Just burns my biscuits


Every so often, something happens that frustrates me… upsets me… creates an eye-rolling-sarcasm inside of me looking for a way to vent.

These aren’t really pet peeves, though I suppose they would fit the definition if we truly wanted to explore it. Instead, they are just things where I find that something seems to be missing in a situation. Often, something as simple as a civilized acknowledgement. Usually, a more concerning lack of realization for one’s surroundings. For instance…

Pretty much every day, I find myself driving on a main road that winds through and serves an entertainment complex of sorts. Parking garages… valet… hotels… theaters… you get the drill. And with parking here and parking there, recreational activities and walkways all over, then the added few other assorted bits and pieces, the reality of crosswalks must be navigated.

And it is here that I frequently experience one of my favorite frustrations. What upsets me are the people that enter the crosswalk as if their right of way is an entitlement.

Now… yes… of course, it actually is an entitlement. Pedestrians should get the right of way when using crosswalks properly. And that part of the story is not my problem.

At those moments, as I sit and wait for them to pass, a wave or nod would be wonderful. The lack of such is also not my problem.

My issue is with the people that don’t look at all. They don’t slow down. They don’t look left. They don’t look right. They simply march along, not breaking stride or varying their pace, and move into the road as if surrounded by a forcefield of impenetrable smugness. (Snugness provided, you know, in part by the pedestrians in the crosswalk having the right of way in all scenarios idea. But back to the point…)

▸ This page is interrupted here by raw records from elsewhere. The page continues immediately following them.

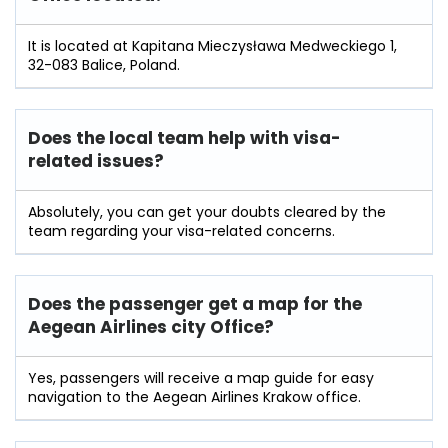
It is located at Kapitana Mieczysława Medweckiego 1,
32-083 Balice, Poland.
Does the local team help with visa-
related issues?
Absolutely, you can get your doubts cleared by the
team regarding your visa-related concerns.
Does the passenger get a map for the
Aegean Airlines city Office?
Yes, passengers will receive a map guide for easy
navigation to the Aegean Airlines Krakow office.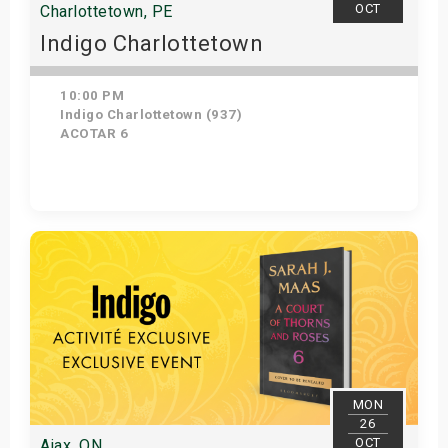
OCT
Charlottetown, PE
Indigo Charlottetown
10:00 PM
Indigo Charlottetown (937)
ACOTAR 6
Get Tickets
MON
26
OCT
Ajax, ON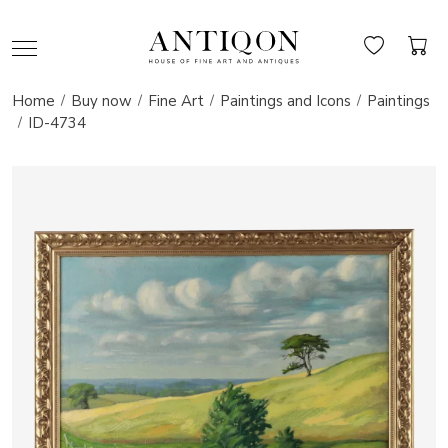
Home
Buy now
Fine Art
Paintings and Icons
Paintings
ID-4734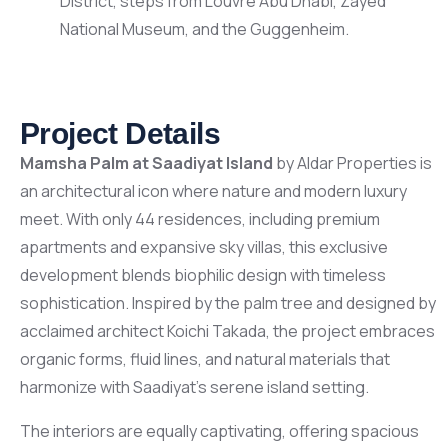
District, steps from Louvre Abu Dhabi, Zayed
National Museum, and the Guggenheim.
Project Details
Mamsha Palm at Saadiyat Island
by Aldar Properties is
an architectural icon where nature and modern luxury
meet. With only 44 residences, including premium
apartments and expansive sky villas, this exclusive
development blends biophilic design with timeless
sophistication. Inspired by the palm tree and designed by
acclaimed architect Koichi Takada, the project embraces
organic forms, fluid lines, and natural materials that
harmonize with Saadiyat’s serene island setting.
The interiors are equally captivating, offering spacious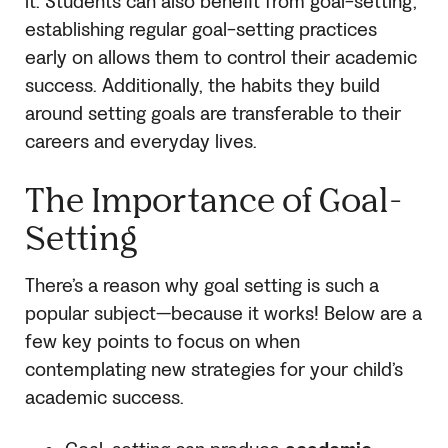
it. Students can also benefit from goal-setting;
establishing regular goal-setting practices
early on allows them to control their academic
success. Additionally, the habits they build
around setting goals are transferable to their
careers and everyday lives.
The Importance of Goal-
Setting
There’s a reason why goal setting is such a
popular subject—because it works! Below are a
few key points to focus on when
contemplating new strategies for your child’s
academic success.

One of the most valuable lessons you can give any child is awareness. In this particular case—near a road with moving vehicles—it could be an awareness while driving a car, riding a bike, or walking along.

As the expression goes: so easy a child can do it. But it’s worse than that. Once, while out with Terry, we approached a crosswalk and saw about five geese. Yes, they honestly did cross the road using the crosswalk. And, yes, they looked toward us, and one of them even let out a few honks. That was adorable and hysterical.

Kids usually get it. Geese apparently can it. Yet there they are… people strutting along as if my presence is completely irrelevant, showing no awareness of my existence at all.

In a crazy way… deep down… there’s a problem with my frustration. Which is that there is nothing I can really do about it. It’s not like I can floor the gas pedal and try to get through the intersection before the person gets halfway across the road and into my path. That isn’t an option if we’re being kind and lawful in our actions.

I’m sure you have similar moments as well. Ones where you are just left wondering if the people you are dealing with have any sense of what is happening. Ones where it bothers you, if for no other reason than the people involved are ticking you off because… just… well, just because.

Many, many years ago, I made the transition to day shift after almost a decade of working evenings (with a few overnights tossed in for good measure). I actually began using an alarm clock.

When I arrived at work, parked my car, and got out to walk to the building, there were birds singing. For several weeks, I wanted to hit each of those birds with a tennis racket.

The sun was shining almost every day. Absolutely beautiful June mornings. Birds chirping happily. How could there be anything that happy that early?

I was not impressed.

Birds chirping… much like birds in a crosswalk… not exactly a lot you can do about it.

But the next time you happen to be walking along a street and find yourself needing to cross the road, think about the drivers out there. You don’t have to wave. You don’t have to say thank you. But at least looking before you step into the crosswalk will stop me from reaching for a tennis racket.